• Prompt: Could you transcribe the records below exactly, leaving out every picture?
--- START ---
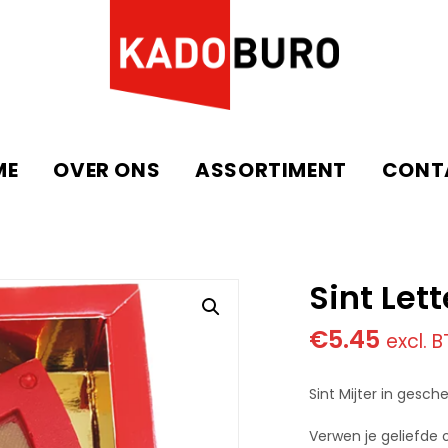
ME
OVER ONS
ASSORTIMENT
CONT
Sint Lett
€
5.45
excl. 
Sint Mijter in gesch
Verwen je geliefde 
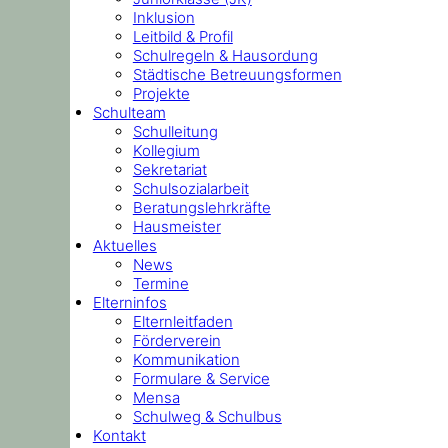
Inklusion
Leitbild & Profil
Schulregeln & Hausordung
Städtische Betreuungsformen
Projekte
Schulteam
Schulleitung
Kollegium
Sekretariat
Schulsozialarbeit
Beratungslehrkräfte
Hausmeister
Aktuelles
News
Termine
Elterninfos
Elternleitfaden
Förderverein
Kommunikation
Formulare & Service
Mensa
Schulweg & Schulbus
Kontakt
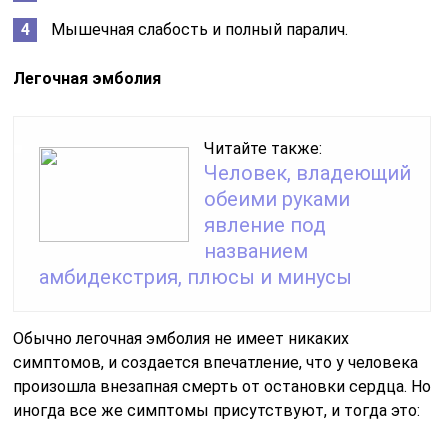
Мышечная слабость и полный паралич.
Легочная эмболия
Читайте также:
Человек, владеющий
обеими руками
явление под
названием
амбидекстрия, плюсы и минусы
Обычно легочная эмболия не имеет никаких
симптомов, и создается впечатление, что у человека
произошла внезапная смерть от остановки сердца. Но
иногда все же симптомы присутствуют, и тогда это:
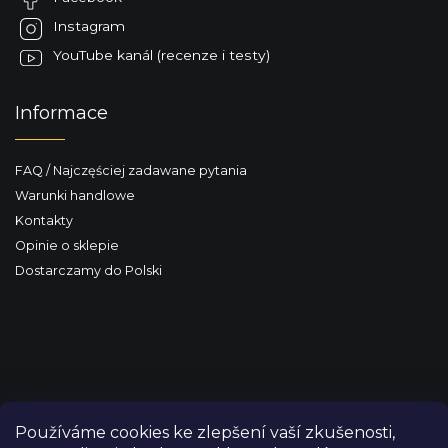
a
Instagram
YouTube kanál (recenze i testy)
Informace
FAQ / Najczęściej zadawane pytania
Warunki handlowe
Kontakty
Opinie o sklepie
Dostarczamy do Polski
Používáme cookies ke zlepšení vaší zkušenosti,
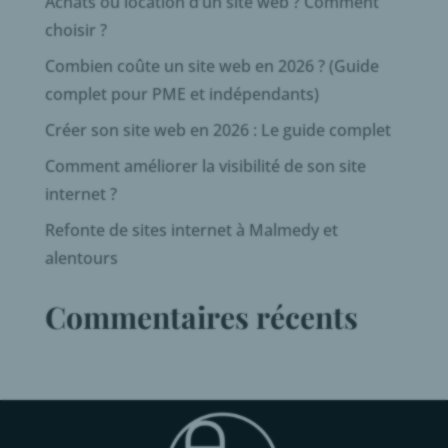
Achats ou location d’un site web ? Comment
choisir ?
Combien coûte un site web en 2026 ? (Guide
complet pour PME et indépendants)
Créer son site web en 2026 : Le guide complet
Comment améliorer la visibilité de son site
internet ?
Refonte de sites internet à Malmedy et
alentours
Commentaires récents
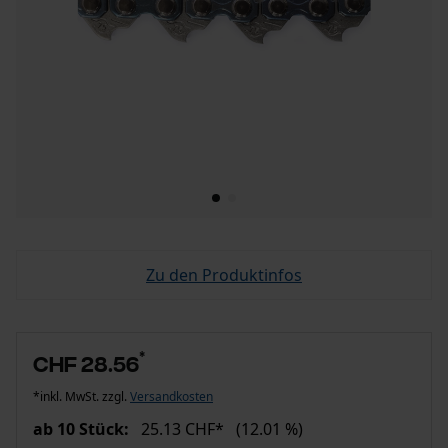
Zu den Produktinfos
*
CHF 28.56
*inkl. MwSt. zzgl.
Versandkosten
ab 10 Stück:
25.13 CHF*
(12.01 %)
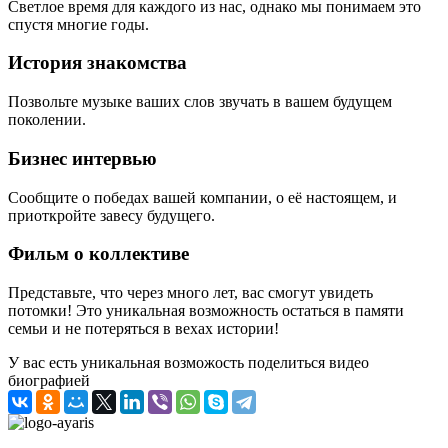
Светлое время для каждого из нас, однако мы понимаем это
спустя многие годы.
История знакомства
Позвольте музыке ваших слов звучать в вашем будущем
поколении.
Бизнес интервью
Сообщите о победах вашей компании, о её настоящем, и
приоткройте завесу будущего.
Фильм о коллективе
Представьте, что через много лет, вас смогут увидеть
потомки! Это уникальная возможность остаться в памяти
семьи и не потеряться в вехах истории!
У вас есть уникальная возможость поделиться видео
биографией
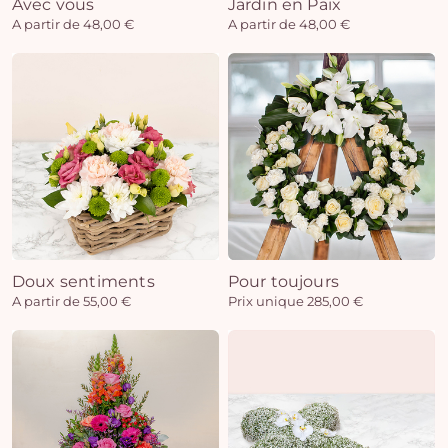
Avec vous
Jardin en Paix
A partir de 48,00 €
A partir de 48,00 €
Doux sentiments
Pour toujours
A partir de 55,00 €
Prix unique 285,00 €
--- END ---
• Reply:
ME
OVER ONS
ASSORTIMENT
CONT
Sint Lett
€
5.45
excl. 
Sint Mijter in gesch
Verwen je geliefde 
Inklusion
Leitbild & Profil
Schulregeln & Hausordung
Städtische Betreuungsformen
Projekte
Schulteam
Schulleitung
Kollegium
Sekretariat
Schulsozialarbeit
Beratungslehrkräfte
Hausmeister
Aktuelles
News
Termine
Elterninfos
Elternleitfaden
Förderverein
Kommunikation
Formulare & Service
Mensa
Schulweg & Schulbus
Kontakt
Мышечная слабость и полный паралич.
Легочная эмболия
Читайте также:
Человек, владеющий
обеими руками
явление под
названием
амбидекстрия, плюсы и минусы
Обычно легочная эмболия не имеет никаких
симптомов, и создается впечатление, что у человека
произошла внезапная смерть от остановки сердца. Но
иногда все же симптомы присутствуют, и тогда это:
a
Instagram
YouTube kanál (recenze i testy)
Informace
FAQ / Najczęściej zadawane pytania
Warunki handlowe
Kontakty
Opinie o sklepie
Dostarczamy do Polski
Používáme cookies ke zlepšení vaší zkušenosti,
Achats ou location d’un site web ? Comment
choisir ?
Combien coûte un site web en 2026 ? (Guide
complet pour PME et indépendants)
Créer son site web en 2026 : Le guide complet
Comment améliorer la visibilité de son site
internet ?
Refonte de sites internet à Malmedy et
alentours
Commentaires récents
Zu den Produktinfos
*
CHF 28.56
*inkl. MwSt. zzgl.
Versandkosten
ab 10 Stück:
25.13 CHF*
(12.01 %)
Светлое время для каждого из нас, однако мы понимаем это
спустя многие годы.
История знакомства
Позвольте музыке ваших слов звучать в вашем будущем
поколении.
Бизнес интервью
Сообщите о победах вашей компании, о её настоящем, и
приоткройте завесу будущего.
Фильм о коллективе
Представьте, что через много лет, вас смогут увидеть
потомки! Это уникальная возможность остаться в памяти
семьи и не потеряться в вехах истории!
У вас есть уникальная возможость поделиться видео
биографией
Avec vous
Jardin en Paix
A partir de 48,00 €
A partir de 48,00 €
Doux sentiments
Pour toujours
A partir de 55,00 €
Prix unique 285,00 €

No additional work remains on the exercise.